Action item: Output the listing exactly as written, apart from its pictures.

──────────

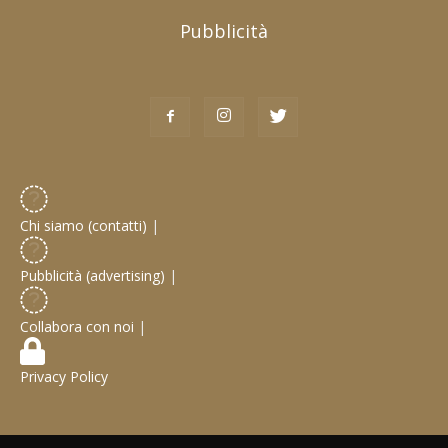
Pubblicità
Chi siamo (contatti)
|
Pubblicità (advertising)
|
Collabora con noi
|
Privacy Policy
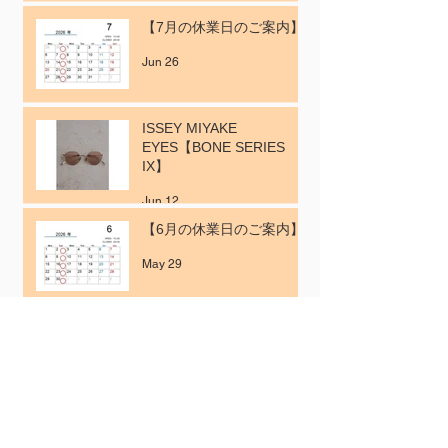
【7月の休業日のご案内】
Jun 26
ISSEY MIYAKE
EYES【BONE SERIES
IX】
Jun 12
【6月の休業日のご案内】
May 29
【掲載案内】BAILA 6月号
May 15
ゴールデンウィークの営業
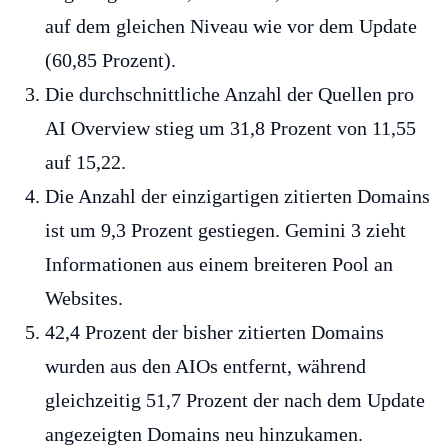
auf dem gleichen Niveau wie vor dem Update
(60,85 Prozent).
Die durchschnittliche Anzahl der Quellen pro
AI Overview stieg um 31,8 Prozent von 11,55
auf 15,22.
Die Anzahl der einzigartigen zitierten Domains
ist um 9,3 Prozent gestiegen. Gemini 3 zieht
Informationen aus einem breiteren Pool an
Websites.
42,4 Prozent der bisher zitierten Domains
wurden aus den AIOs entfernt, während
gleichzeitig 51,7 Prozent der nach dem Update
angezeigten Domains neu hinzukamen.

──────────

Response to this task:
Pubblicità
Chi siamo (contatti)
|
Pubblicità (advertising)
|
Collabora con noi
|
Privacy Policy
【7月の休業日のご案内】
Jun 26
ISSEY MIYAKE
EYES【BONE SERIES
IX】
Jun 12
【6月の休業日のご案内】
May 29
【掲載案内】BAILA 6月号
May 15
ゴールデンウィークの営業
auf dem gleichen Niveau wie vor dem Update
(60,85 Prozent).
Die durchschnittliche Anzahl der Quellen pro
AI Overview stieg um 31,8 Prozent von 11,55
auf 15,22.
Die Anzahl der einzigartigen zitierten Domains
ist um 9,3 Prozent gestiegen. Gemini 3 zieht
Informationen aus einem breiteren Pool an
Websites.
42,4 Prozent der bisher zitierten Domains
wurden aus den AIOs entfernt, während
gleichzeitig 51,7 Prozent der nach dem Update
angezeigten Domains neu hinzukamen.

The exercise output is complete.